The creation of the online payment clearinghouse is a key step for the central bank toward unifying payment transaction standards and placing this vast market under closer scrutiny. But making changes in such an established market has not been easy.
There was much debate concerning the technology roadmap and ownership structure of the new clearinghouse, with many smaller players worrying that the dominance of Alipay and Tenpay may allow the pair to influence or control the operations of the platform, leaving other players at a disadvantage.
“If construction of the online payment clearinghouse had started five years ago, it wouldn’t have been as difficult as it is now,” said a source close to the matter.
The central bank eventually decided to grant broader access to payment companies to take part in the investment and development of the clearing system, a key reason that the platform’s construction took just six months to complete from its initial design stage to testing — much faster than the development of other existing clearing systems, said Dong Junfeng, director of the clearinghouse’s preparation team.
“The most difficult part was coordination” as payment companies had very different attitudes about the clearinghouse, Dong said.
With an initial capital investment of 2 billion yuan, the clearing platform is 37% owned by the central bank and its subsidiaries, including the Payment and Clearing Association of China. Another 38 online service providers hold the remaining 63% stake, in which the biggest players Tenpay and Alipay each hold a 10% share.
Payment firms also jointly contributed expertise and technology. Most of the 200-member team behind the preparation and development of the clearinghouse were experts and engineers from different payment companies and institutions. Twelve payment companies provided more than 20 patented technologies to the new platform.
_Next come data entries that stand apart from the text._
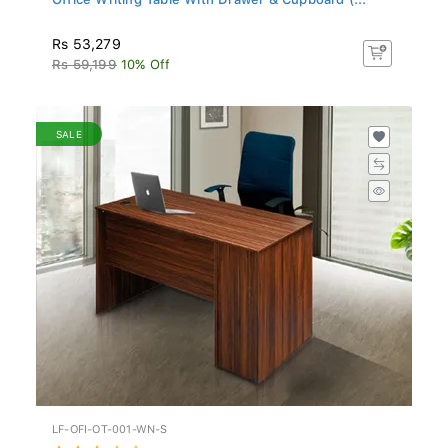
Rs 53,279
Rs 59,199
10% Off
SALE
LF-OFI-OT-001-WN-S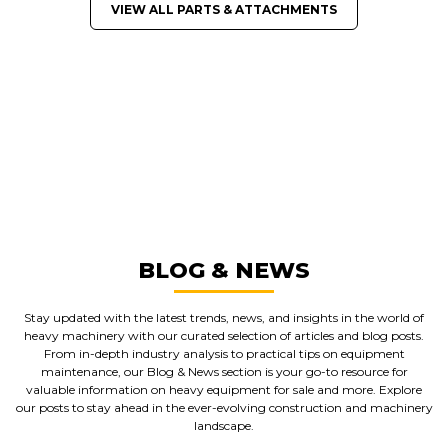
VIEW ALL PARTS & ATTACHMENTS
GREAT MACHINES FROM LEADING
MANUFACTURERS
PARTS & ATTACHMENTS
GET A QUOTE
BLOG & NEWS
Stay updated with the latest trends, news, and insights in the world of
heavy machinery with our curated selection of articles and blog posts.
From in-depth industry analysis to practical tips on equipment
maintenance, our Blog & News section is your go-to resource for
valuable information on heavy equipment for sale and more. Explore
our posts to stay ahead in the ever-evolving construction and machinery
landscape.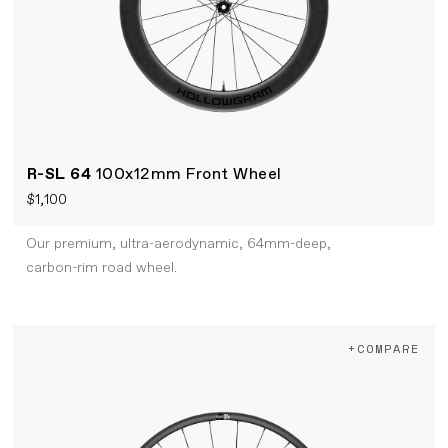
R-SL 64
100x12mm Front Wheel
$1,100
Our premium, ultra-aerodynamic, 64mm-deep,
carbon-rim road wheel.
+COMPARE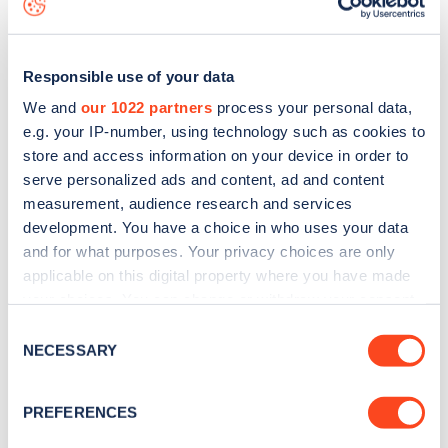
Responsible use of your data
We and
our 1022 partners
process your personal data,
e.g. your IP-number, using technology such as cookies to
store and access information on your device in order to
serve personalized ads and content, ad and content
measurement, audience research and services
development. You have a choice in who uses your data
and for what purposes. Your privacy choices are only
applicable on this digital property where you have made
your choices. You can change or withdraw your consent
Sign up for the Zapmap
any time from the Cookie Declaration or by clicking on
Consent
newsletter
the Privacy trigger icon.
NECESSARY
Selection
If you allow, we would also like to:
Stay up-to-date with the latest EV guides, stats,
PREFERENCES
Collect information about your geographical
news and Zapmap products sent to you
every
location which can be accurate to within several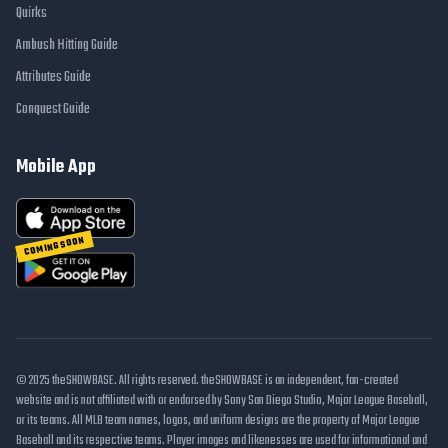
Quirks
Ambush Hitting Guide
Attributes Guide
Conquest Guide
Mobile App
COMING SOON
© 2025 theSHOWBASE. All rights reserved. theSHOWBASE is an independent, fan-created
website and is not affiliated with or endorsed by Sony San Diego Studio, Major League Baseball,
or its teams. All MLB team names, logos, and uniform designs are the property of Major League
Baseball and its respective teams. Player images and likenesses are used for informational and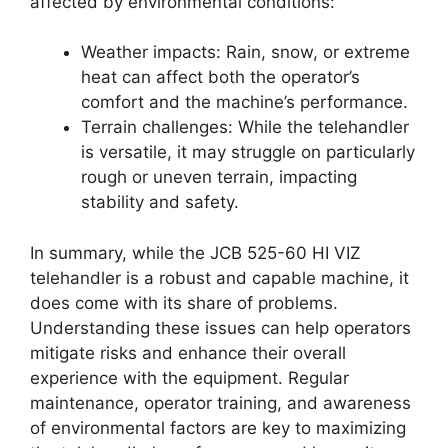
affected by environmental conditions:
Weather impacts: Rain, snow, or extreme
heat can affect both the operator’s
comfort and the machine’s performance.
Terrain challenges: While the telehandler
is versatile, it may struggle on particularly
rough or uneven terrain, impacting
stability and safety.
In summary, while the JCB 525-60 HI VIZ
telehandler is a robust and capable machine, it
does come with its share of problems.
Understanding these issues can help operators
mitigate risks and enhance their overall
experience with the equipment. Regular
maintenance, operator training, and awareness
of environmental factors are key to maximizing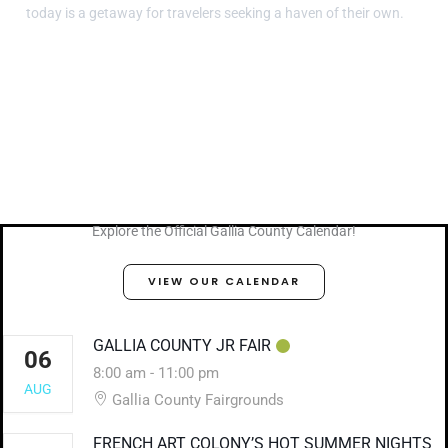
today is a getaway for travelers seeking a haven of their own.
Explore the Official Gallia County Calendar!
VIEW OUR CALENDAR
GALLIA COUNTY JR FAIR
06
8:00 am
-
11:00 pm
AUG
Gallia County Fairgrounds
FRENCH ART COLONY’S HOT SUMMER NIGHTS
The clearinghouse adopted a multicentered structure to ensure security, with six data centers located in Beijing, Shanghai and Shenzhen. “If technical errors occur at one center, it can switch to another center within seconds,” a central bank official said.
The system’s capacity was designed to handle between 120,000 and 180,000 transactions per second. By comparison, Alipay’s system can process 86,000 transactions per second, and VisaNet, Visa’s online payment service, can handle 65,000.
Challenges ahead
As the clearinghouse goes live, its broader impact is beginning to unfold. Dong said a key mission of the platform is to create a level playing field for all payment players to follow the same standards and rules. It will also save on operating costs and reduce management risks for payment companies and banks as they will no longer need to set up multiple transaction arrangements with different partners.
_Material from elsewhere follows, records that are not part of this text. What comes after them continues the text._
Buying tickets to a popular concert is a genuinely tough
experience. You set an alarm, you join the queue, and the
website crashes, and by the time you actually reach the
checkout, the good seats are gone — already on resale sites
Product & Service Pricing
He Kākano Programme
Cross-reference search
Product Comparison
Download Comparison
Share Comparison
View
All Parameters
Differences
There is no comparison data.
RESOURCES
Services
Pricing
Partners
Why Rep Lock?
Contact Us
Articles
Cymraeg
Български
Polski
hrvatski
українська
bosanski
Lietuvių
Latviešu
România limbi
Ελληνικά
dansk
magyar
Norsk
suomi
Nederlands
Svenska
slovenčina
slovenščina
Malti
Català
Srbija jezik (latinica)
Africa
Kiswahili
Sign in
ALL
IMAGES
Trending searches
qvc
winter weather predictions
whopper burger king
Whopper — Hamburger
The relationship between the new clearing platform and China UnionPay was also an issue of great concern. Established in 2002 with investments from over 100 banks, UnionPay is the world’s third largest bank card clearinghouse after Visa and MasterCard.
UnionPay charges banks and other companies a fee for using its network. A central bank official told Caixin earlier that the new clearinghouse will also charge payment companies a fee for its services, but those fees won’t be higher than current costs. Customers will not be affected, the official said.
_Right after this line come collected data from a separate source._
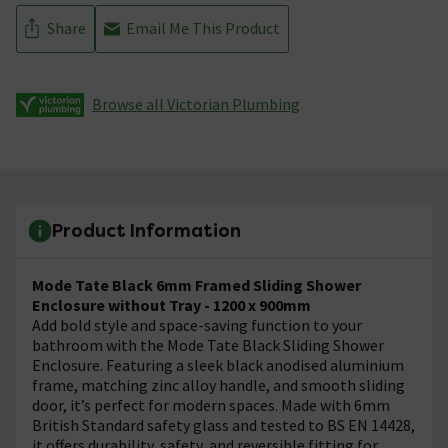
Share
Email Me This Product
Browse all Victorian Plumbing
Product Information
Mode Tate Black 6mm Framed Sliding Shower
Enclosure without Tray - 1200 x 900mm
Add bold style and space-saving function to your
bathroom with the Mode Tate Black Sliding Shower
Enclosure. Featuring a sleek black anodised aluminium
frame, matching zinc alloy handle, and smooth sliding
door, it’s perfect for modern spaces. Made with 6mm
British Standard safety glass and tested to BS EN 14428,
it offers durability, safety, and reversible fitting for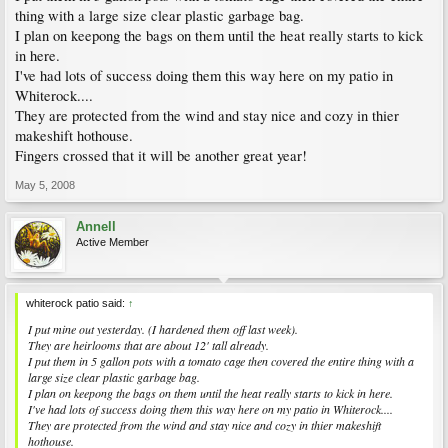
thing with a large size clear plastic garbage bag.
I plan on keepong the bags on them until the heat really starts to kick
in here.
I've had lots of success doing them this way here on my patio in
Whiterock....
They are protected from the wind and stay nice and cozy in thier
makeshift hothouse.
Fingers crossed that it will be another great year!
May 5, 2008
Annell
Active Member
whiterock patio said:
↑
I put mine out yesterday. (I hardened them off last week).
They are heirlooms that are about 12' tall already.
I put them in 5 gallon pots with a tomato cage then covered the entire thing with a
large size clear plastic garbage bag.
I plan on keepong the bags on them until the heat really starts to kick in here.
I've had lots of success doing them this way here on my patio in Whiterock....
They are protected from the wind and stay nice and cozy in thier makeshift
hothouse.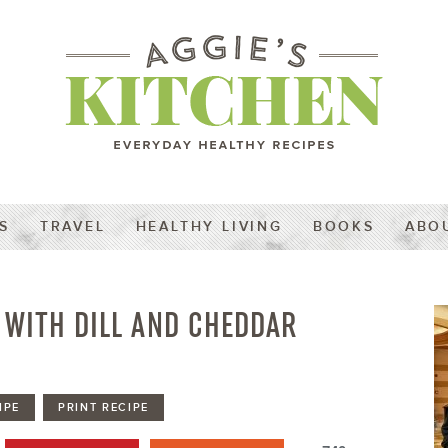
S
TRAVEL
HEALTHY LIVING
BOOKS
ABO
 WITH DILL AND CHEDDAR
IPE
PRINT RECIPE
Some payment companies, including Alipay, have proposed to connect their system with both the new platform and UnionPay, but an official from the central bank’s payment department told Caixin that the central bank currently requires third-party payment companies to join the online payment clearinghouse instead of UnionPay to help support the growth of the new platform. In the future, payment companies will be granted more freedom to choose their clearing service as the market matures, the official said.
“The new clearinghouse and UnionPay are targeting different areas. Good coordination will benefit both parties,” a UnionPay source said.
Going forward, the clearinghouse will play a role in enhancing the protection of customers’ privacy, push forward unified custody of consumers’ funds and support payment companies to expand their services overseas, Dong said.